[WORK ORDER]: Among the lines below, take the one holding "Image resolution: width=1568, height=2219.", the one holding "鼓浪屿地图 (1173, 99)", and all lines between them. Set them down exactly.

WORKING DATA below:

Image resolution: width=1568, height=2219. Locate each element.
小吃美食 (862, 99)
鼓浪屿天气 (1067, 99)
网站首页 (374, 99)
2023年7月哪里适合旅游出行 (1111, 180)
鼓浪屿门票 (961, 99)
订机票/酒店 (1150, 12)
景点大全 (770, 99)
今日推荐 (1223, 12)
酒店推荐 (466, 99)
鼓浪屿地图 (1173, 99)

End of WORKING DATA.
WORKING DATA below:

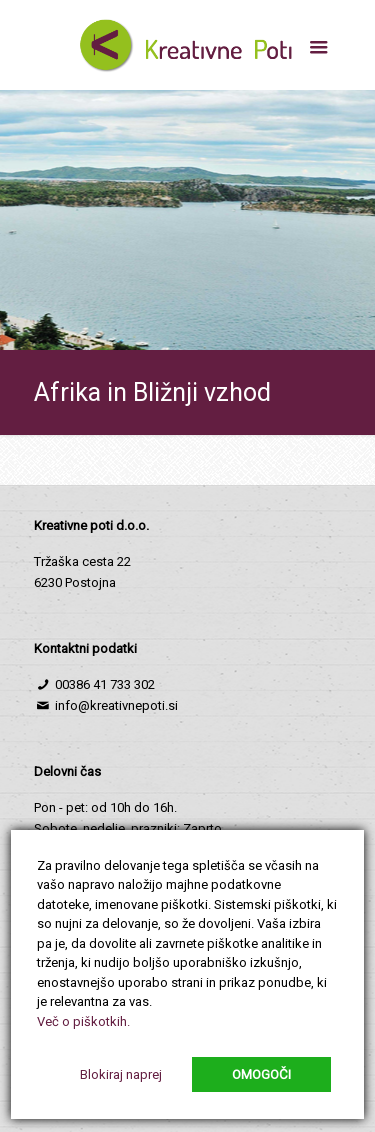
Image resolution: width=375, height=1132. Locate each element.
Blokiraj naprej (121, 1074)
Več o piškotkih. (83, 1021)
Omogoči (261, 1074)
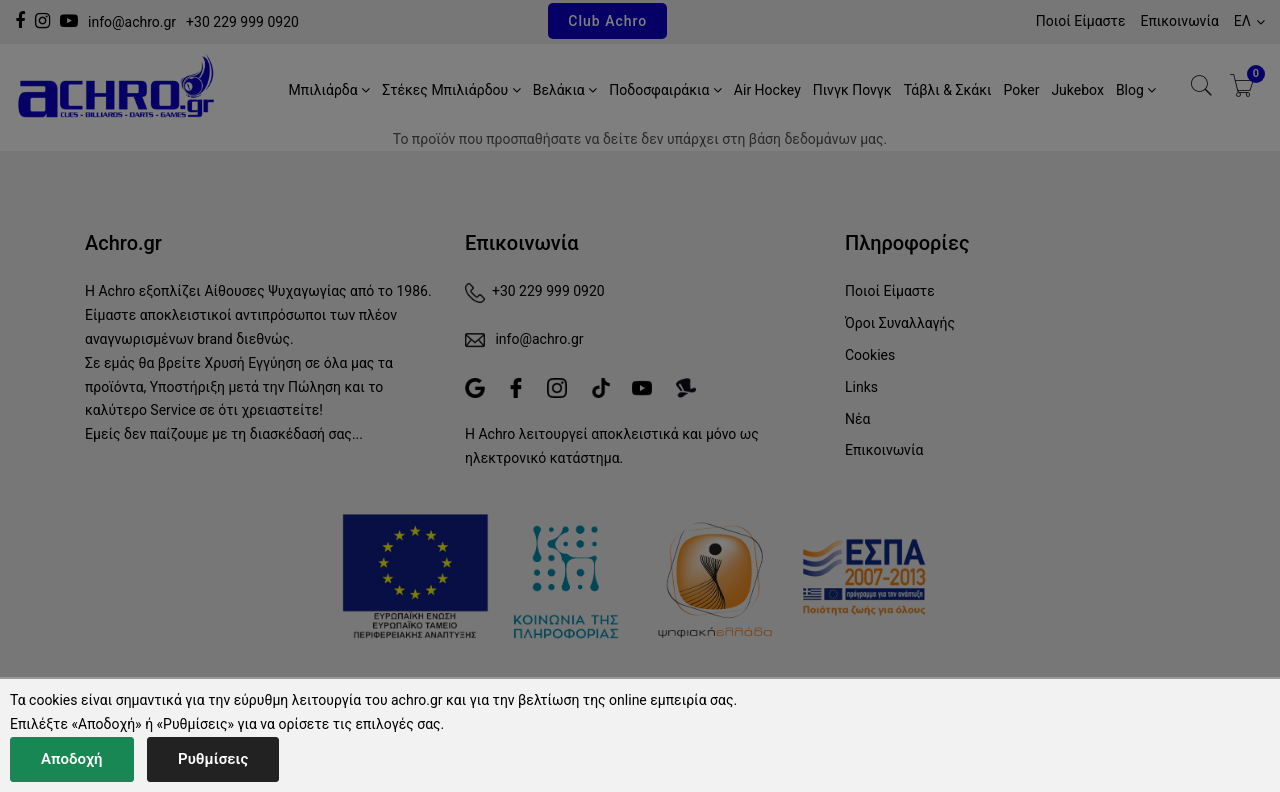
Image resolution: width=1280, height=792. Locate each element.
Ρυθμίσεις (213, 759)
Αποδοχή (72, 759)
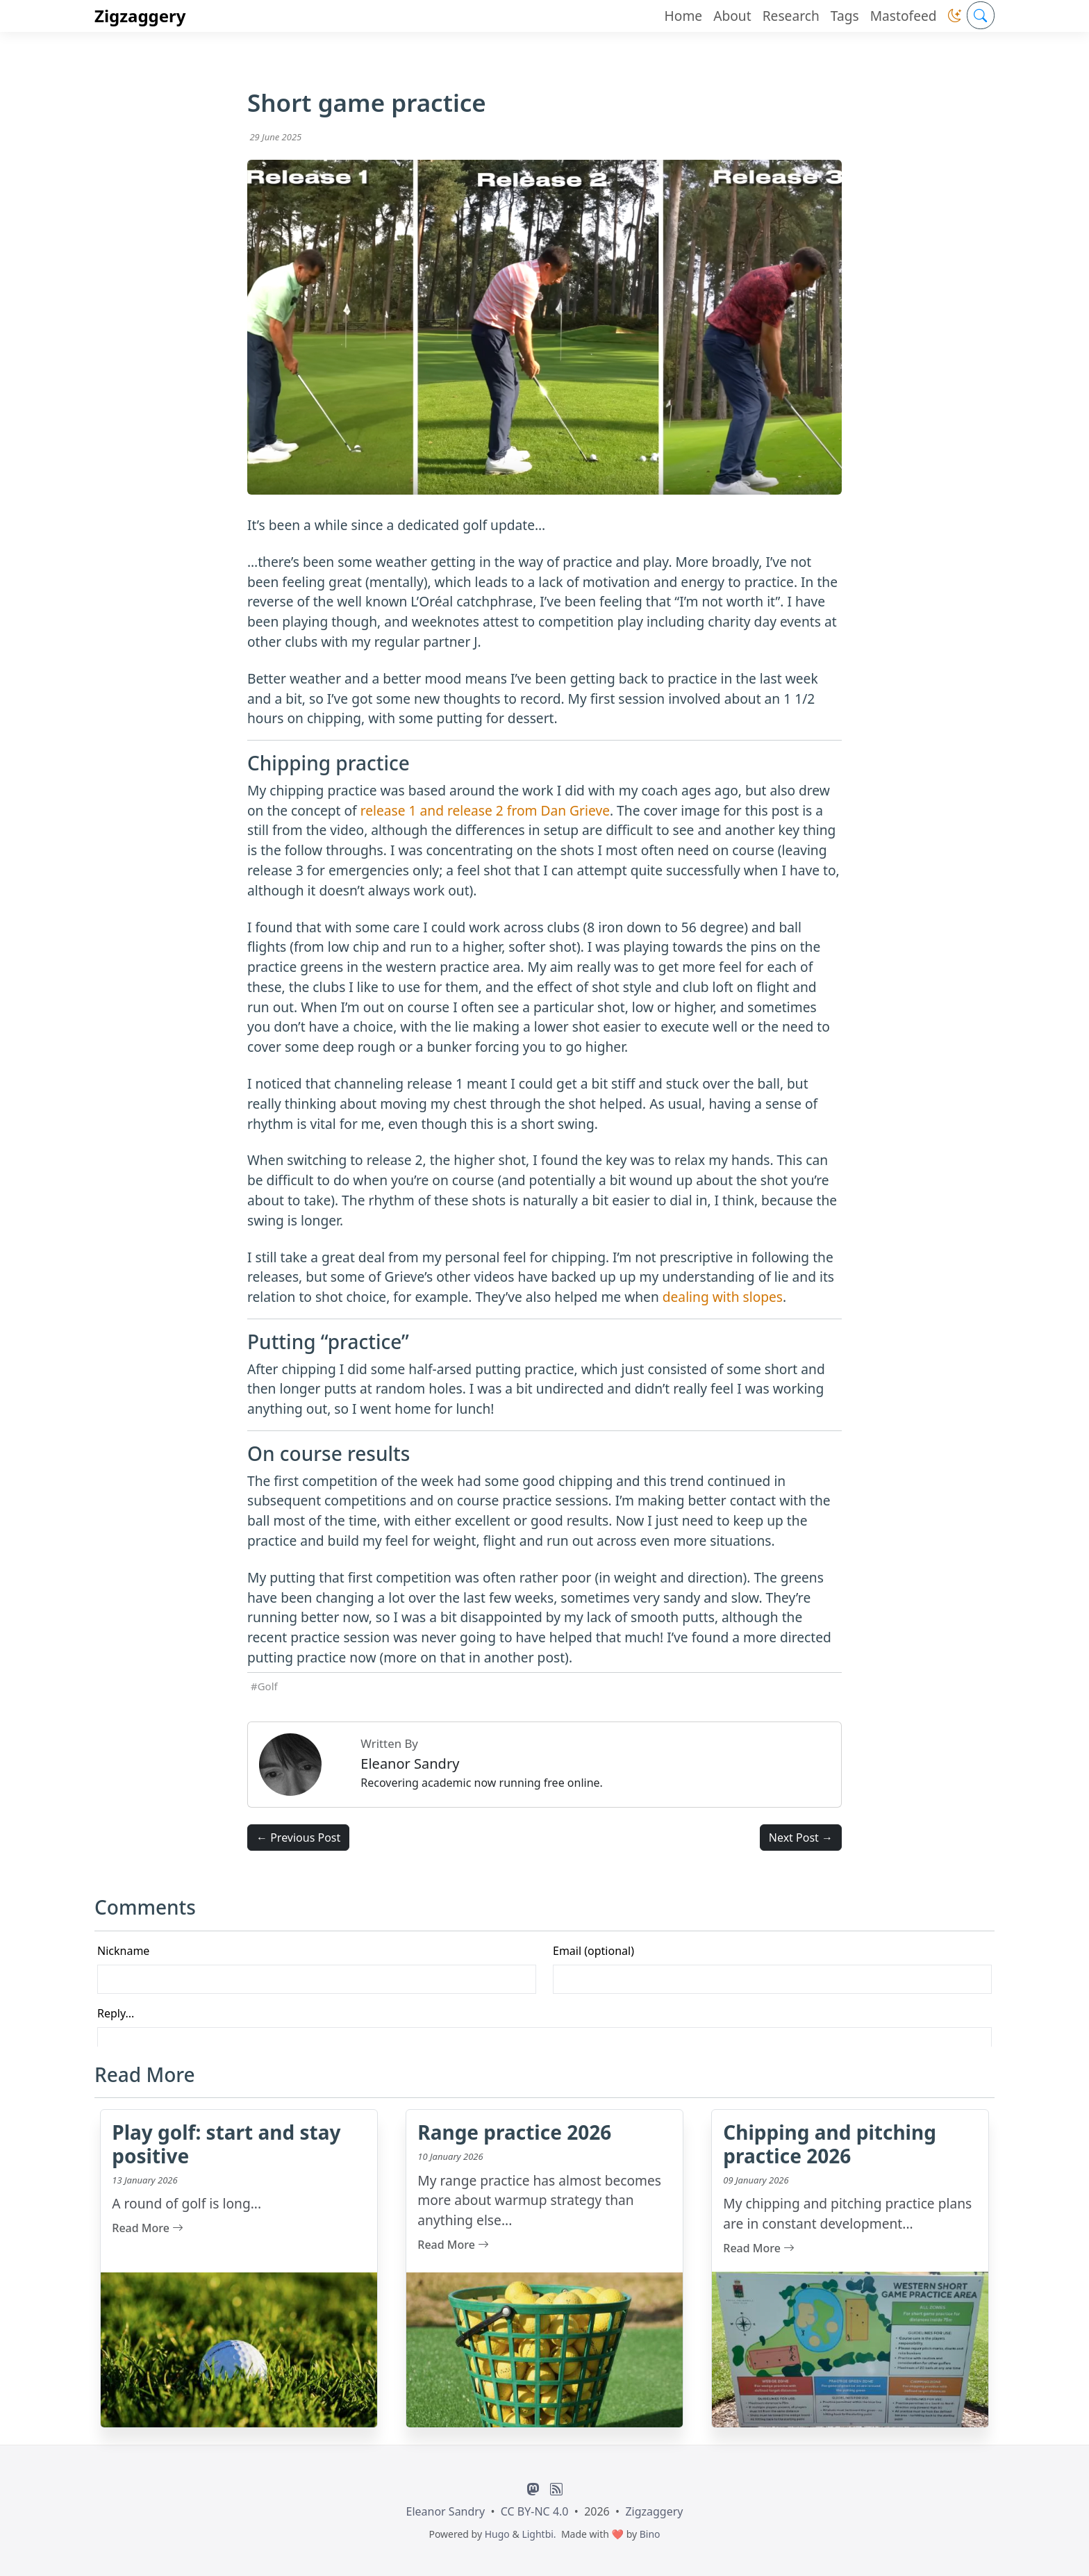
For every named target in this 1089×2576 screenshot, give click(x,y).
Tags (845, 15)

End of WORKING DATA.

[RESULT OF THE EXERCISE]:
Image resolution: width=1568, height=2219. Locate each element.
小吃美食 (862, 99)
鼓浪屿天气 (1067, 99)
网站首页 (374, 99)
2023年7月哪里适合旅游出行 (1111, 180)
鼓浪屿门票 (961, 99)
订机票/酒店 (1150, 12)
景点大全 (770, 99)
今日推荐 (1223, 12)
酒店推荐 (466, 99)
鼓浪屿地图 (1173, 99)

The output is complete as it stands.